- - Monday, June 16, 2014

The stunning and unexpected recent victories in Iraq of Muslim extremists aligned to the Islamic State of Iraq and the Levant (ISIL) is a very worrisome and disturbing development. In a region that is not foreign to conflict, this one is a particularly frightening turn of events.

Indeed, after capturing Iraq’s second-largest city, Mosul, in the oil-rich northern part of the country, the Islamists’ next major victory came a day later with the fall of Tikrit in the center of the country and only 131 miles from the capital, Baghdad, and by Friday, the Islamists had reportedly taken over Samara, only 82 miles from Baghdad.

To the average Westerner, Tikrit and Samara hold no special meaning, but for Iraqis, these two cities carry much symbolism. Tikrit was Saddam Hussein’s hometown and Samara is the hometown of Abu Bakr al-Baghdadi, the leader of ISIL.

The fall of Tikrit and Samara sends a message to the Iraqi people that one era is over and a new one is beginning.

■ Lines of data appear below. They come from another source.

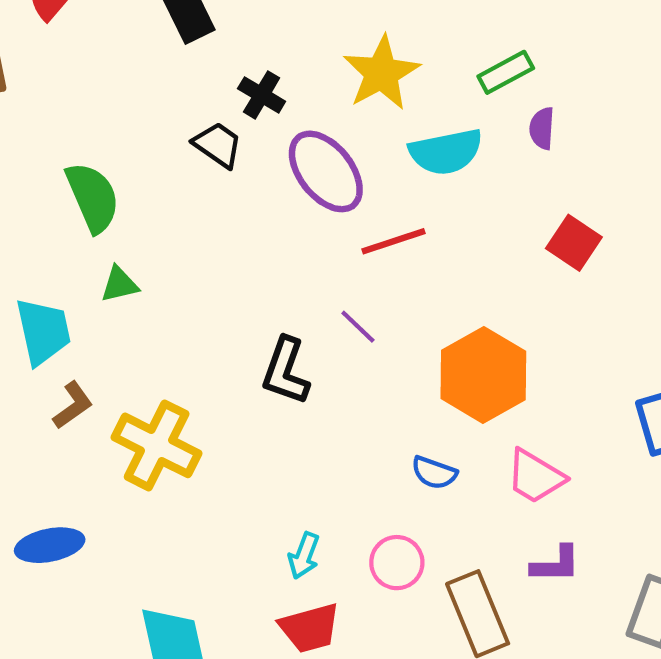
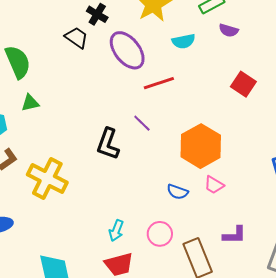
purple semicircle: (542, 128) -> (229, 30), turned -78
cyan semicircle: (446, 152) -> (184, 41), size x0.7
pink trapezoid: (535, 476) -> (214, 185), moved, size x0.7

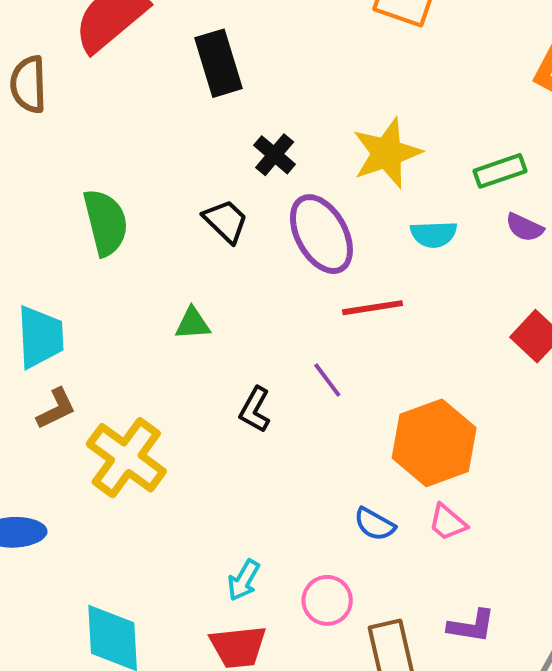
black trapezoid: (77, 38) -> (226, 221), moved
green triangle: (30, 103) -> (193, 324), moved
black L-shape: (108, 144) -> (255, 410), size x0.7

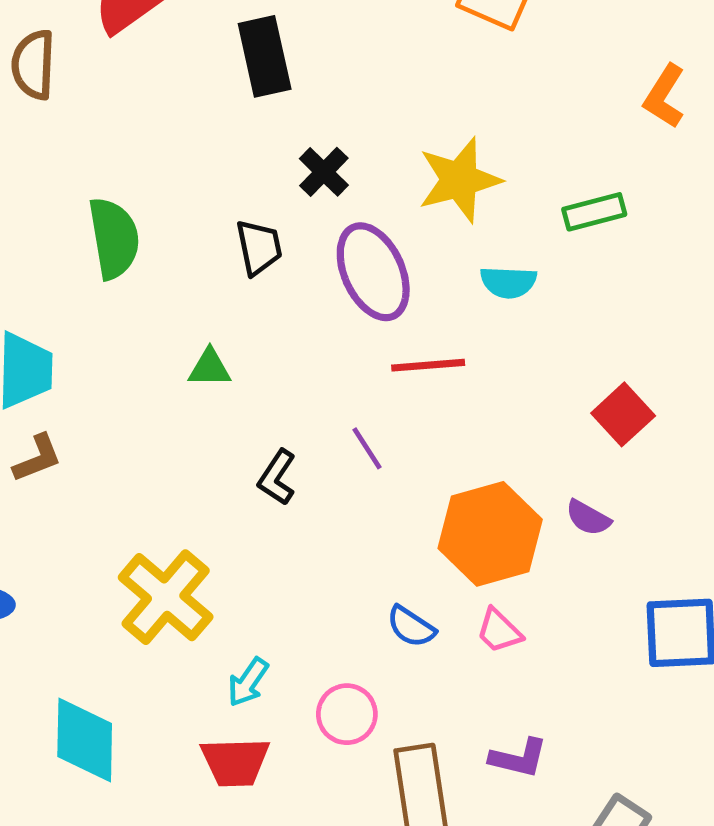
black trapezoid: (226, 221) -> (259, 247), turned 30
purple semicircle: (524, 227) -> (588, 518), moved
yellow cross: (126, 458) -> (166, 597), moved

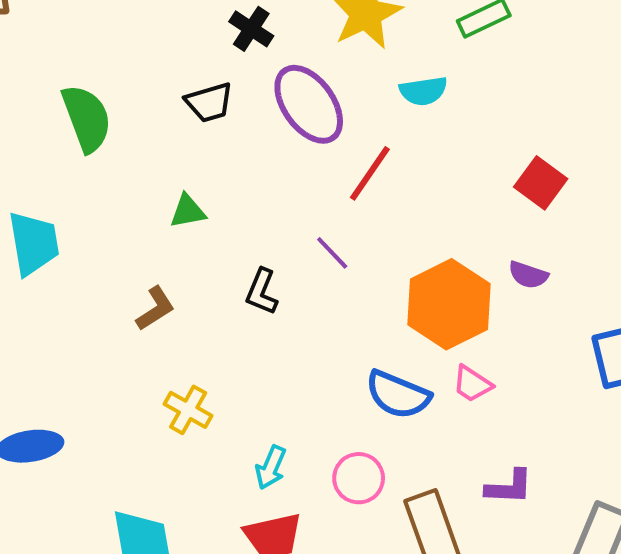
black trapezoid: (259, 247) -> (209, 102), turned 96
red line: (428, 365) -> (370, 173), turned -40
brown L-shape: (37, 458) -> (155, 309), moved
yellow cross: (166, 597) -> (188, 410), size x0.6
blue semicircle: (411, 627) -> (398, 395), size x1.5

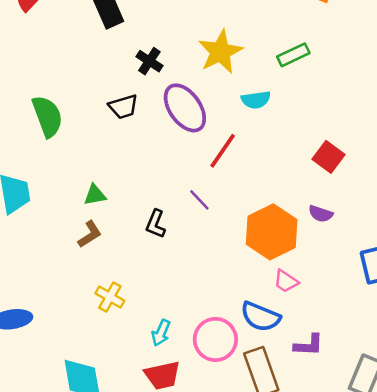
green triangle: (188, 211) -> (95, 195), moved
blue semicircle: (398, 395) -> (260, 317), moved
pink circle: (359, 478) -> (215, 339), size x1.4

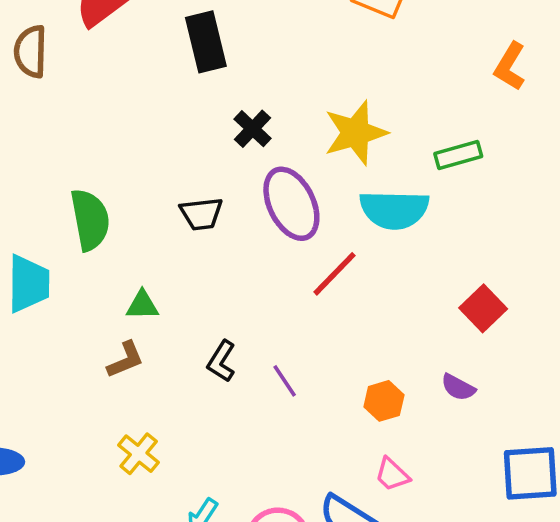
cyan semicircle: (256, 100) -> (394, 210), size x1.6
black trapezoid: (123, 107) -> (201, 214), moved
green semicircle: (47, 116) -> (90, 220), moved
purple line: (199, 200) -> (285, 381), moved
orange hexagon: (272, 232) -> (384, 401), size x0.5

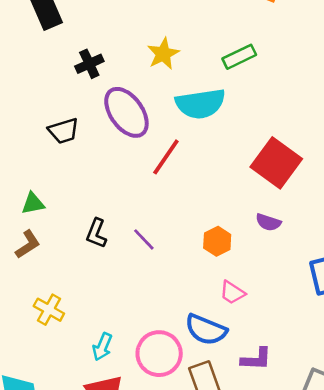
black cross: (253, 129) -> (89, 64), turned 32
yellow star: (356, 133) -> (163, 54), size x0.7
red square: (483, 308) -> (276, 163), size x1.5

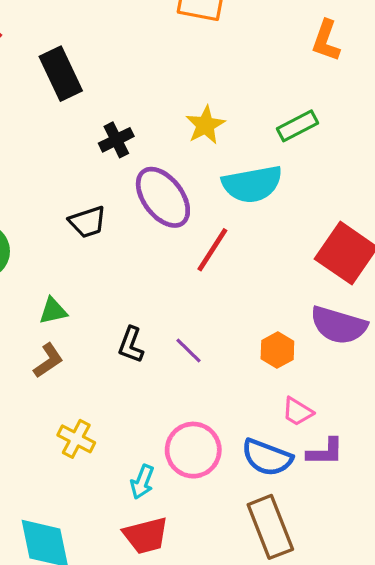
purple semicircle: (268, 222) -> (339, 325), size x1.8
pink circle: (159, 354) -> (193, 450), moved
purple L-shape: (256, 359) -> (325, 452), moved

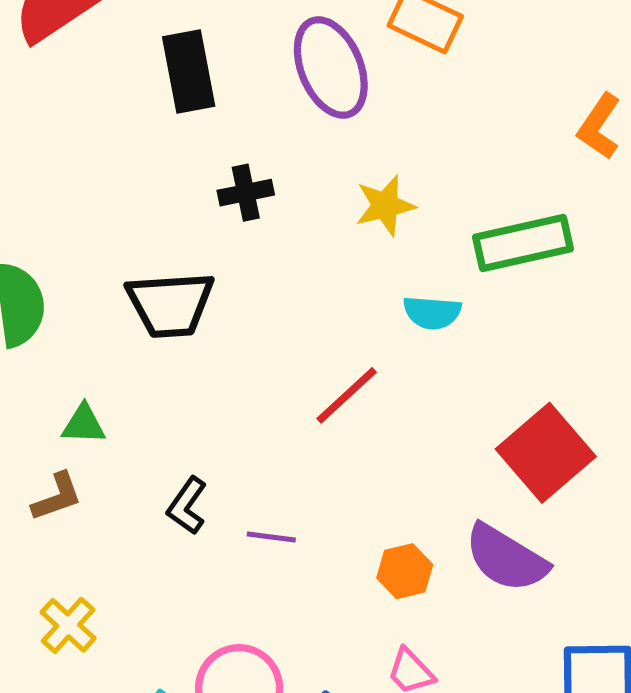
green rectangle: (298, 126) -> (523, 243), size x1.5
cyan semicircle: (252, 184) -> (432, 313), size x0.6
purple ellipse: (163, 197) -> (331, 68), moved
black trapezoid: (88, 222) -> (170, 304), size x1.5
purple line: (189, 350) -> (271, 537), turned -52

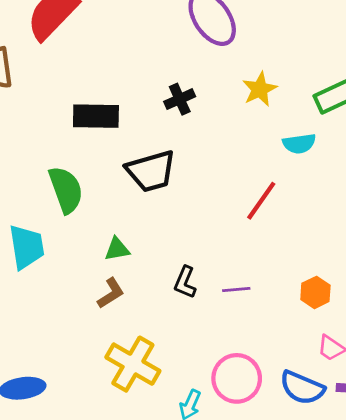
black rectangle: (189, 72) -> (96, 116), moved, turned -66
yellow cross: (68, 625) -> (133, 364), size x1.6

This should also send a clear message to the rest of the world that the time for dialogue with such groups is past and that it is time for concrete and unwavering commitment toward affirmative engagement coming from all countries concerned by the recent developments. Who should be concerned? Just about everyone. Even Iran is worried — and rightfully so.

A militarily successful Islamist force straddling parts of Iraq and Syria poses a real threat to the security and stability of those countries’ immediate neighbors — Turkey, Jordan, Lebanon and, of course, Israel. It also carries ramifications for a number of other countries, such as Saudi Arabia, Kuwait, Bahrain, Qatar, the United Arab Emirates, Oman and Yemen. Once Iraq falls completely into the hands of the Islamists, they are not about to stop. Their next target will likely be Saudi Arabia.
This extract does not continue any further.